§ **Dataset excerpts**:
§ §

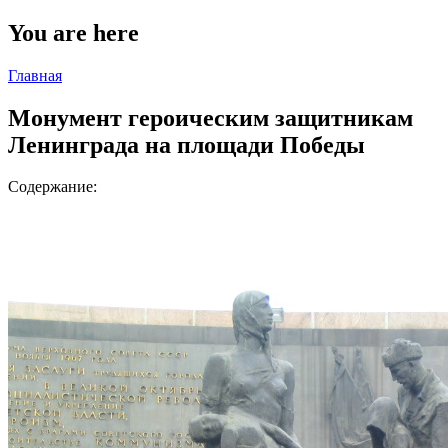
You are here
Главная
Монумент героическим защитникам
Ленинграда на площади Победы
Содержание:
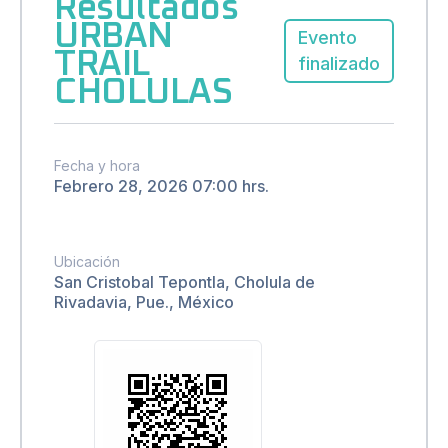
Resultados
URBAN
Evento
TRAIL
finalizado
CHOLULAS
Fecha y hora
Febrero 28, 2026 07:00 hrs.
Ubicación
San Cristobal Tepontla, Cholula de
Rivadavia, Pue., México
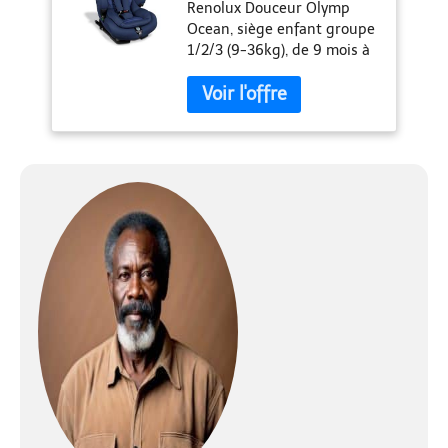
Renolux Douceur Olymp
Ocean, siège enfant groupe
1/2/3 (9-36kg), de 9 mois à
12 ans, i-Size
INFANT_TODDLER_CAR_SEAT
Rénolux Couleur: Bleu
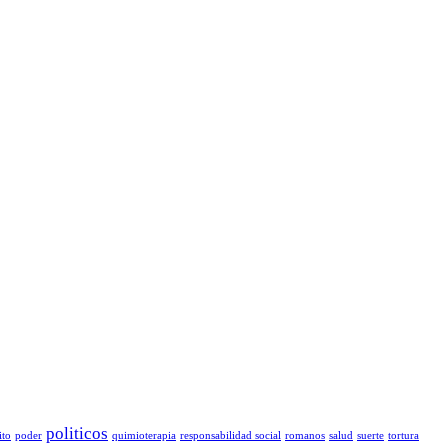
politicos
ito
poder
quimioterapia
responsabilidad social
romanos
salud
suerte
tortura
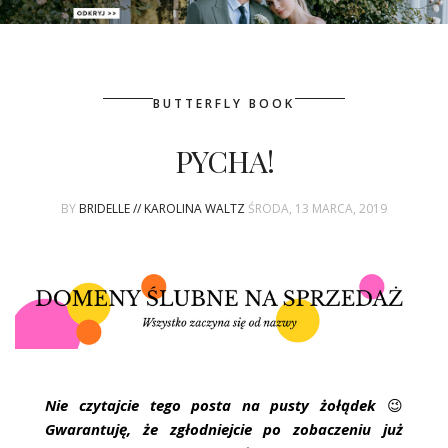
PATRONAT
BUTTERFLY BOOK
SPONSORING
PYCHA!
KONKURSY
BY
BRIDELLE // KAROLINA WALTZ
ŚRODA, 13 MARCA, 2019
KSIĄŻKI BRIDELLE
POLECANE FIRMY
WASZE ŚLUBY
{HOT SEXY BEST}
Nie czytajcie tego posta na pusty żołądek
😉
BRI GROUP
Gwarantuję, że zgłodniejcie po zobaczeniu już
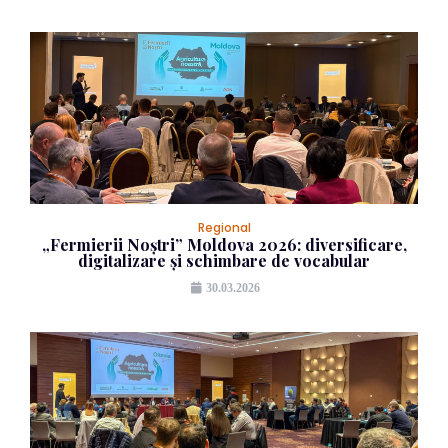
Regional
„Fermierii Noștri” Moldova 2026: diversificare,
digitalizare și schimbare de vocabular
30.03.2026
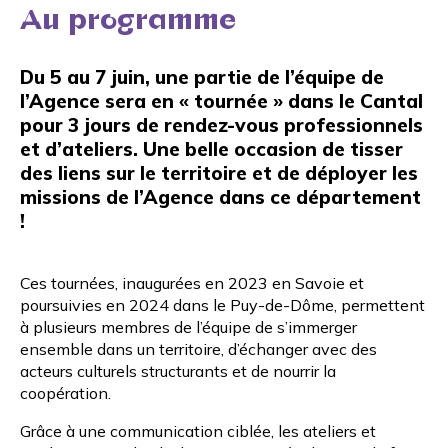
Au programme
Du 5 au 7 juin, une partie de l’équipe de
l’Agence sera en « tournée » dans le Cantal
pour 3 jours de rendez-vous professionnels
et d’ateliers. Une belle occasion de tisser
des liens sur le territoire et de déployer les
missions de l’Agence dans ce département
!
Ces tournées, inaugurées en 2023 en Savoie et
poursuivies en 2024 dans le Puy-de-Dôme, permettent
à plusieurs membres de l’équipe de s’immerger
ensemble dans un territoire, d’échanger avec des
acteurs culturels structurants et de nourrir la
coopération.
Grâce à une communication ciblée, les ateliers et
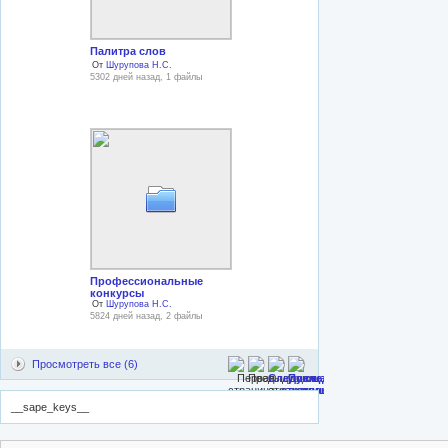
Палитра слов
От
Шурупова Н.С.
5302 дней назад, 1 файлы
Профессиональные
конкурсы
От
Шурупова Н.С.
5824 дней назад, 2 файлы
Просмотреть все (6)
__sape_keys__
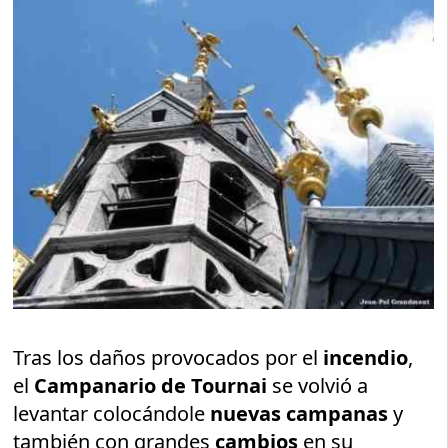
Tras los daños provocados por el
incendio
,
el
Campanario de Tournai
se volvió a
levantar colocándole
nuevas campanas
y
también con grandes
cambios
en su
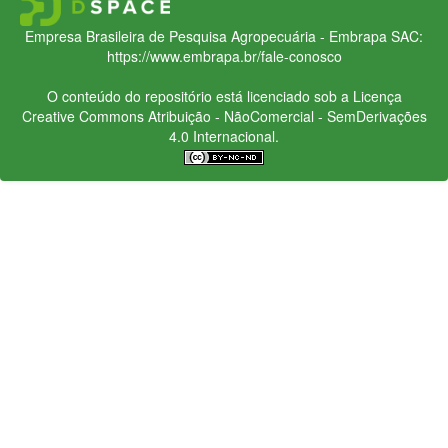
Empresa Brasileira de Pesquisa Agropecuária - Embrapa
SAC:
https://www.embrapa.br/fale-conosco
O conteúdo do repositório está licenciado sob a Licença
Creative Commons
Atribuição - NãoComercial - SemDerivações
4.0 Internacional.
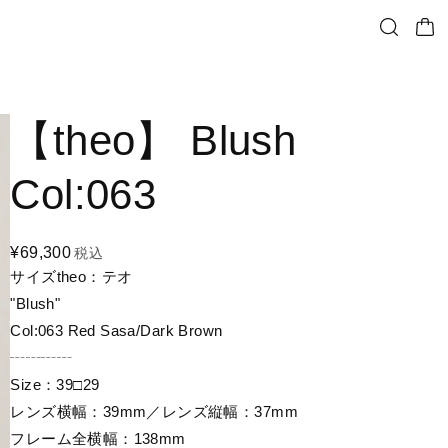
【theo】 Blush
Col:063
¥69,300
税込
サイズtheo：テオ
"Blush"
Col:063 Red Sasa/Dark Brown
┄┄┄┄
Size：39□29
レンズ横幅：39mm／レンズ縦幅：37mm
フレーム全横幅：138mm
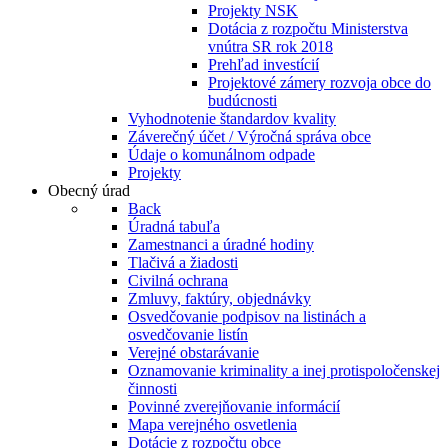
Projekty NSK
Dotácia z rozpočtu Ministerstva
vnútra SR rok 2018
Prehľad investícií
Projektové zámery rozvoja obce do
budúcnosti
Vyhodnotenie štandardov kvality
Záverečný účet / Výročná správa obce
Údaje o komunálnom odpade
Projekty
Obecný úrad
Back
Úradná tabuľa
Zamestnanci a úradné hodiny
Tlačivá a žiadosti
Civilná ochrana
Zmluvy, faktúry, objednávky
Osvedčovanie podpisov na listinách a
osvedčovanie listín
Verejné obstarávanie
Oznamovanie kriminality a inej protispoločenskej
činnosti
Povinné zverejňovanie informácií
Mapa verejného osvetlenia
Dotácie z rozpočtu obce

§ §

§ **Exercise details**: Everything from the line with "Empresa Brasileira de" through the line with "Verejné obstarávanie" in the material above should be transcribed exactly, except the pictures.

§ **Output**:
Empresa Brasileira de Pesquisa Agropecuária - Embrapa
SAC:
https://www.embrapa.br/fale-conosco
O conteúdo do repositório está licenciado sob a Licença
Creative Commons
Atribuição - NãoComercial - SemDerivações
4.0 Internacional.
【theo】 Blush
Col:063
¥69,300
税込
サイズtheo：テオ
"Blush"
Col:063 Red Sasa/Dark Brown
┄┄┄┄
Size：39□29
レンズ横幅：39mm／レンズ縦幅：37mm
フレーム全横幅：138mm
Projekty NSK
Dotácia z rozpočtu Ministerstva
vnútra SR rok 2018
Prehľad investícií
Projektové zámery rozvoja obce do
budúcnosti
Vyhodnotenie štandardov kvality
Záverečný účet / Výročná správa obce
Údaje o komunálnom odpade
Projekty
Obecný úrad
Back
Úradná tabuľa
Zamestnanci a úradné hodiny
Tlačivá a žiadosti
Civilná ochrana
Zmluvy, faktúry, objednávky
Osvedčovanie podpisov na listinách a
osvedčovanie listín
Verejné obstarávanie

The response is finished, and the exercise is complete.